• **Task objective**:
Give the records again, word for word.

[Bounding box prediction data]

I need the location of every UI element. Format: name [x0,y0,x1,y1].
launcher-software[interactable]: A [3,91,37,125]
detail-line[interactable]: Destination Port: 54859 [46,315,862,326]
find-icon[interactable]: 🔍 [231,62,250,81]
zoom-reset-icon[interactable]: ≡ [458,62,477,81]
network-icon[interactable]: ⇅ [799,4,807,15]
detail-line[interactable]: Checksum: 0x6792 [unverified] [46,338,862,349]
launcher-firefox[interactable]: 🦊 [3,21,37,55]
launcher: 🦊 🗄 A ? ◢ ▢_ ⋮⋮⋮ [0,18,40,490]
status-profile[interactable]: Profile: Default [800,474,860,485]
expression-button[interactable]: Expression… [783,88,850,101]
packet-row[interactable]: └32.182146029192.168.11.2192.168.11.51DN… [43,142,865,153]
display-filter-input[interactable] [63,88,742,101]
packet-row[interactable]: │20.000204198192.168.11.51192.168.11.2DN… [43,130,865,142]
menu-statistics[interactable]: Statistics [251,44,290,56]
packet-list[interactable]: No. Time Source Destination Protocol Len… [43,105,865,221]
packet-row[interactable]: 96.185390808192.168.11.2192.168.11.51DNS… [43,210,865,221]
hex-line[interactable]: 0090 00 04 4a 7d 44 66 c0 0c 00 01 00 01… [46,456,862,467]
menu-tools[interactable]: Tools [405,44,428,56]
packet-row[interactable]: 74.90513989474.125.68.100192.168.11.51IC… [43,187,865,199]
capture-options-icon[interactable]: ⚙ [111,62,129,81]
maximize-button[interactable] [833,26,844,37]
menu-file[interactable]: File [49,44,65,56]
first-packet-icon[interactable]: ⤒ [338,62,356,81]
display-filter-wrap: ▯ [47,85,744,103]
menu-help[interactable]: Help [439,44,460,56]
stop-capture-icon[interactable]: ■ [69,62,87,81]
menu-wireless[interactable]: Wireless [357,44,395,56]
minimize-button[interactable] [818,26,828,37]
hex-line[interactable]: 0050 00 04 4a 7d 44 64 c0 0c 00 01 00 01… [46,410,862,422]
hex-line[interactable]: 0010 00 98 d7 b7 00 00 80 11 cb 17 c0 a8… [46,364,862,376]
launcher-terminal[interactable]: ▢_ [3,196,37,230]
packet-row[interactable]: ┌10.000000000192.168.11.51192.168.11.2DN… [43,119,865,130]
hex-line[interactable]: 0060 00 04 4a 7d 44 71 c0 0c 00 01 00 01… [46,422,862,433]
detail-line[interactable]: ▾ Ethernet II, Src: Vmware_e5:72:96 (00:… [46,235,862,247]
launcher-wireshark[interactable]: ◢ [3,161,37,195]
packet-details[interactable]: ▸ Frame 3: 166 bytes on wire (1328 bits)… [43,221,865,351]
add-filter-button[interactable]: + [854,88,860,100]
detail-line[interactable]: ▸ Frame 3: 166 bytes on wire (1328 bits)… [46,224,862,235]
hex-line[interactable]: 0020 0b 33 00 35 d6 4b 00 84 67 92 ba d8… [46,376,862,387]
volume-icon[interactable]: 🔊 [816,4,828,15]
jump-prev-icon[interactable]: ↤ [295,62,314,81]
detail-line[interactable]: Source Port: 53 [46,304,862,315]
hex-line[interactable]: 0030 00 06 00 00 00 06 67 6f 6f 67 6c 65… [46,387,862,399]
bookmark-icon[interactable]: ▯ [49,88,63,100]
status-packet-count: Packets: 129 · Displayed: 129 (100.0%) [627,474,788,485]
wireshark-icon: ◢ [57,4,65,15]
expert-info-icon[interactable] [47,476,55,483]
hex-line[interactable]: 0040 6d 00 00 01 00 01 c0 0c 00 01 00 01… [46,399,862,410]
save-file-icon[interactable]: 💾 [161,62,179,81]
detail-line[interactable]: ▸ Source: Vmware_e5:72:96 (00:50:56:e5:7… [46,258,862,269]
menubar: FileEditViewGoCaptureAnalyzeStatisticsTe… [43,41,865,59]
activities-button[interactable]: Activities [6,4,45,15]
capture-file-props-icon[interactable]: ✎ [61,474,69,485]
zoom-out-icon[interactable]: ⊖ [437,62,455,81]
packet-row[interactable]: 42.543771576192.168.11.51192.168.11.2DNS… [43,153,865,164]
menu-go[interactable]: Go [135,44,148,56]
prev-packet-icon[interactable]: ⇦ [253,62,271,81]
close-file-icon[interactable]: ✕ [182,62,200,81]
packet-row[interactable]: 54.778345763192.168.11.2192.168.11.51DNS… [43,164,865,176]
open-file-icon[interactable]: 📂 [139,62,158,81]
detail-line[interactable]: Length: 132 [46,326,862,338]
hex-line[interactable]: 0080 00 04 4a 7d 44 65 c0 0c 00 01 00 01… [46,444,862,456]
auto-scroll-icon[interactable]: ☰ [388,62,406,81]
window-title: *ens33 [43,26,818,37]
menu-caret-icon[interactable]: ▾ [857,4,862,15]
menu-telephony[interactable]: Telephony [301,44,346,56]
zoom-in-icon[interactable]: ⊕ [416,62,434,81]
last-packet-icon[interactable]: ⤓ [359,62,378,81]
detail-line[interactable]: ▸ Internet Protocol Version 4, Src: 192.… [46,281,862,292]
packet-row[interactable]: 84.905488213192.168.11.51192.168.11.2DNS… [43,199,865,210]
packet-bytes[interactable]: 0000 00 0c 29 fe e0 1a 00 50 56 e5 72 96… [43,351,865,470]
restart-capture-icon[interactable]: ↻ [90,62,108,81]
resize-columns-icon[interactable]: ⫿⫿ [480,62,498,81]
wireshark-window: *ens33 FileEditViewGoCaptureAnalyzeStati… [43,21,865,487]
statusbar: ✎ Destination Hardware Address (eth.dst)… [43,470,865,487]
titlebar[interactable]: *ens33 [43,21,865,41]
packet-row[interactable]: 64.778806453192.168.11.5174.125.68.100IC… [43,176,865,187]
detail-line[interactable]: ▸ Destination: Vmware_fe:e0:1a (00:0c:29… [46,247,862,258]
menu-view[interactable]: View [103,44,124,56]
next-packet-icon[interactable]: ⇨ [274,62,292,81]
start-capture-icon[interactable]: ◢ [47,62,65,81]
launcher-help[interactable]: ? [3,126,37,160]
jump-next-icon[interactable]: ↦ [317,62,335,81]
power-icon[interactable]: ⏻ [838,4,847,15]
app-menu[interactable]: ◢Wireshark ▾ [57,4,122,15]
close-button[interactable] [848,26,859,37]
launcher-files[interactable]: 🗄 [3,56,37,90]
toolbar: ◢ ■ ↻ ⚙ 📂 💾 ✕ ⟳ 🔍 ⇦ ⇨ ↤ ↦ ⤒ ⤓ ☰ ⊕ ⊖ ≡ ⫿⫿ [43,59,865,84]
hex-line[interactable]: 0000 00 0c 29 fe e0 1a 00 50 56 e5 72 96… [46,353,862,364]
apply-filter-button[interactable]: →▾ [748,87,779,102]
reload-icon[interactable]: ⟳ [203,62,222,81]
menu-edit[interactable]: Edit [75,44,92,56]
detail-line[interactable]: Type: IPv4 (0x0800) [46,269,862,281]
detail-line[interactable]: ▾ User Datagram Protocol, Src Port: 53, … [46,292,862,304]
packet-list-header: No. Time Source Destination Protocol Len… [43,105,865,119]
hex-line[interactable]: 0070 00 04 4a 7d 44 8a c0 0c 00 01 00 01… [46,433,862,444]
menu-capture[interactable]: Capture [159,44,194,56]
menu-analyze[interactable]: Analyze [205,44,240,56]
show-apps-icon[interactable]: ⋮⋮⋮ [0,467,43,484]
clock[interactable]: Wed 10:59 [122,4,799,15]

• **Reply to the task**:
I need the location of every UI element. Format: name [x0,y0,x1,y1].
launcher-software[interactable]: A [3,91,37,125]
detail-line[interactable]: Destination Port: 54859 [46,315,862,326]
find-icon[interactable]: 🔍 [231,62,250,81]
zoom-reset-icon[interactable]: ≡ [458,62,477,81]
network-icon[interactable]: ⇅ [799,4,807,15]
detail-line[interactable]: Checksum: 0x6792 [unverified] [46,338,862,349]
launcher-firefox[interactable]: 🦊 [3,21,37,55]
launcher: 🦊 🗄 A ? ◢ ▢_ ⋮⋮⋮ [0,18,40,490]
status-profile[interactable]: Profile: Default [800,474,860,485]
expression-button[interactable]: Expression… [783,88,850,101]
packet-row[interactable]: └32.182146029192.168.11.2192.168.11.51DN… [43,142,865,153]
display-filter-input[interactable] [63,88,742,101]
packet-row[interactable]: │20.000204198192.168.11.51192.168.11.2DN… [43,130,865,142]
menu-statistics[interactable]: Statistics [251,44,290,56]
packet-list[interactable]: No. Time Source Destination Protocol Len… [43,105,865,221]
packet-row[interactable]: 96.185390808192.168.11.2192.168.11.51DNS… [43,210,865,221]
hex-line[interactable]: 0090 00 04 4a 7d 44 66 c0 0c 00 01 00 01… [46,456,862,467]
menu-tools[interactable]: Tools [405,44,428,56]
packet-row[interactable]: 74.90513989474.125.68.100192.168.11.51IC… [43,187,865,199]
capture-options-icon[interactable]: ⚙ [111,62,129,81]
maximize-button[interactable] [833,26,844,37]
menu-file[interactable]: File [49,44,65,56]
first-packet-icon[interactable]: ⤒ [338,62,356,81]
display-filter-wrap: ▯ [47,85,744,103]
menu-help[interactable]: Help [439,44,460,56]
stop-capture-icon[interactable]: ■ [69,62,87,81]
menu-wireless[interactable]: Wireless [357,44,395,56]
minimize-button[interactable] [818,26,828,37]
hex-line[interactable]: 0050 00 04 4a 7d 44 64 c0 0c 00 01 00 01… [46,410,862,422]
hex-line[interactable]: 0010 00 98 d7 b7 00 00 80 11 cb 17 c0 a8… [46,364,862,376]
launcher-terminal[interactable]: ▢_ [3,196,37,230]
packet-row[interactable]: ┌10.000000000192.168.11.51192.168.11.2DN… [43,119,865,130]
hex-line[interactable]: 0060 00 04 4a 7d 44 71 c0 0c 00 01 00 01… [46,422,862,433]
detail-line[interactable]: ▾ Ethernet II, Src: Vmware_e5:72:96 (00:… [46,235,862,247]
launcher-wireshark[interactable]: ◢ [3,161,37,195]
packet-details[interactable]: ▸ Frame 3: 166 bytes on wire (1328 bits)… [43,221,865,351]
add-filter-button[interactable]: + [854,88,860,100]
detail-line[interactable]: ▸ Frame 3: 166 bytes on wire (1328 bits)… [46,224,862,235]
hex-line[interactable]: 0020 0b 33 00 35 d6 4b 00 84 67 92 ba d8… [46,376,862,387]
volume-icon[interactable]: 🔊 [816,4,828,15]
jump-prev-icon[interactable]: ↤ [295,62,314,81]
detail-line[interactable]: Source Port: 53 [46,304,862,315]
hex-line[interactable]: 0030 00 06 00 00 00 06 67 6f 6f 67 6c 65… [46,387,862,399]
bookmark-icon[interactable]: ▯ [49,88,63,100]
status-packet-count: Packets: 129 · Displayed: 129 (100.0%) [627,474,788,485]
wireshark-icon: ◢ [57,4,65,15]
expert-info-icon[interactable] [47,476,55,483]
hex-line[interactable]: 0040 6d 00 00 01 00 01 c0 0c 00 01 00 01… [46,399,862,410]
save-file-icon[interactable]: 💾 [161,62,179,81]
detail-line[interactable]: ▸ Source: Vmware_e5:72:96 (00:50:56:e5:7… [46,258,862,269]
menubar: FileEditViewGoCaptureAnalyzeStatisticsTe… [43,41,865,59]
activities-button[interactable]: Activities [6,4,45,15]
capture-file-props-icon[interactable]: ✎ [61,474,69,485]
zoom-out-icon[interactable]: ⊖ [437,62,455,81]
packet-row[interactable]: 42.543771576192.168.11.51192.168.11.2DNS… [43,153,865,164]
menu-go[interactable]: Go [135,44,148,56]
prev-packet-icon[interactable]: ⇦ [253,62,271,81]
close-file-icon[interactable]: ✕ [182,62,200,81]
packet-row[interactable]: 54.778345763192.168.11.2192.168.11.51DNS… [43,164,865,176]
open-file-icon[interactable]: 📂 [139,62,158,81]
detail-line[interactable]: Length: 132 [46,326,862,338]
hex-line[interactable]: 0080 00 04 4a 7d 44 65 c0 0c 00 01 00 01… [46,444,862,456]
auto-scroll-icon[interactable]: ☰ [388,62,406,81]
window-title: *ens33 [43,26,818,37]
menu-caret-icon[interactable]: ▾ [857,4,862,15]
menu-telephony[interactable]: Telephony [301,44,346,56]
zoom-in-icon[interactable]: ⊕ [416,62,434,81]
last-packet-icon[interactable]: ⤓ [359,62,378,81]
detail-line[interactable]: ▸ Internet Protocol Version 4, Src: 192.… [46,281,862,292]
packet-row[interactable]: 84.905488213192.168.11.51192.168.11.2DNS… [43,199,865,210]
packet-bytes[interactable]: 0000 00 0c 29 fe e0 1a 00 50 56 e5 72 96… [43,351,865,470]
restart-capture-icon[interactable]: ↻ [90,62,108,81]
resize-columns-icon[interactable]: ⫿⫿ [480,62,498,81]
wireshark-window: *ens33 FileEditViewGoCaptureAnalyzeStati… [43,21,865,487]
statusbar: ✎ Destination Hardware Address (eth.dst)… [43,470,865,487]
titlebar[interactable]: *ens33 [43,21,865,41]
packet-row[interactable]: 64.778806453192.168.11.5174.125.68.100IC… [43,176,865,187]
detail-line[interactable]: ▸ Destination: Vmware_fe:e0:1a (00:0c:29… [46,247,862,258]
menu-view[interactable]: View [103,44,124,56]
next-packet-icon[interactable]: ⇨ [274,62,292,81]
start-capture-icon[interactable]: ◢ [47,62,65,81]
launcher-help[interactable]: ? [3,126,37,160]
jump-next-icon[interactable]: ↦ [317,62,335,81]
power-icon[interactable]: ⏻ [838,4,847,15]
app-menu[interactable]: ◢Wireshark ▾ [57,4,122,15]
close-button[interactable] [848,26,859,37]
launcher-files[interactable]: 🗄 [3,56,37,90]
toolbar: ◢ ■ ↻ ⚙ 📂 💾 ✕ ⟳ 🔍 ⇦ ⇨ ↤ ↦ ⤒ ⤓ ☰ ⊕ ⊖ ≡ ⫿⫿ [43,59,865,84]
hex-line[interactable]: 0000 00 0c 29 fe e0 1a 00 50 56 e5 72 96… [46,353,862,364]
apply-filter-button[interactable]: →▾ [748,87,779,102]
reload-icon[interactable]: ⟳ [203,62,222,81]
menu-edit[interactable]: Edit [75,44,92,56]
detail-line[interactable]: Type: IPv4 (0x0800) [46,269,862,281]
detail-line[interactable]: ▾ User Datagram Protocol, Src Port: 53, … [46,292,862,304]
packet-list-header: No. Time Source Destination Protocol Len… [43,105,865,119]
hex-line[interactable]: 0070 00 04 4a 7d 44 8a c0 0c 00 01 00 01… [46,433,862,444]
menu-capture[interactable]: Capture [159,44,194,56]
menu-analyze[interactable]: Analyze [205,44,240,56]
show-apps-icon[interactable]: ⋮⋮⋮ [0,467,43,484]
clock[interactable]: Wed 10:59 [122,4,799,15]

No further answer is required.